**Available records**
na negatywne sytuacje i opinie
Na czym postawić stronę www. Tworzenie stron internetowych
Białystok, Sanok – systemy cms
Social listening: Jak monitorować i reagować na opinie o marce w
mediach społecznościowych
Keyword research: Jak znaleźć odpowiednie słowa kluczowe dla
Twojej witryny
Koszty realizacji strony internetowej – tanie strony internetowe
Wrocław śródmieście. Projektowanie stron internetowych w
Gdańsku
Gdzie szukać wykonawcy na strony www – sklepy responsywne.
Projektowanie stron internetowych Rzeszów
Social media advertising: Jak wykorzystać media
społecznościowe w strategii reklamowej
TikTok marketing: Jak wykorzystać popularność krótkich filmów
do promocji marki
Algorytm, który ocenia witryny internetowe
--
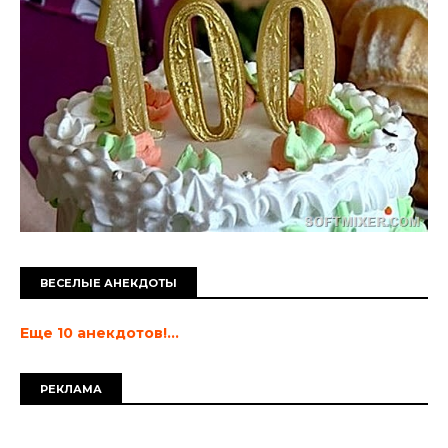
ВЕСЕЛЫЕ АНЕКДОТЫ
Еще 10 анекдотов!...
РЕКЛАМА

**What is required**
Send back an exact copy of only the lines from the line with "na negatywne sytuacje i opinie" up to and including the line with "społecznościowe w strategii reklamowej" in the data above.

**Task output**
na negatywne sytuacje i opinie
Na czym postawić stronę www. Tworzenie stron internetowych
Białystok, Sanok – systemy cms
Social listening: Jak monitorować i reagować na opinie o marce w
mediach społecznościowych
Keyword research: Jak znaleźć odpowiednie słowa kluczowe dla
Twojej witryny
Koszty realizacji strony internetowej – tanie strony internetowe
Wrocław śródmieście. Projektowanie stron internetowych w
Gdańsku
Gdzie szukać wykonawcy na strony www – sklepy responsywne.
Projektowanie stron internetowych Rzeszów
Social media advertising: Jak wykorzystać media
społecznościowe w strategii reklamowej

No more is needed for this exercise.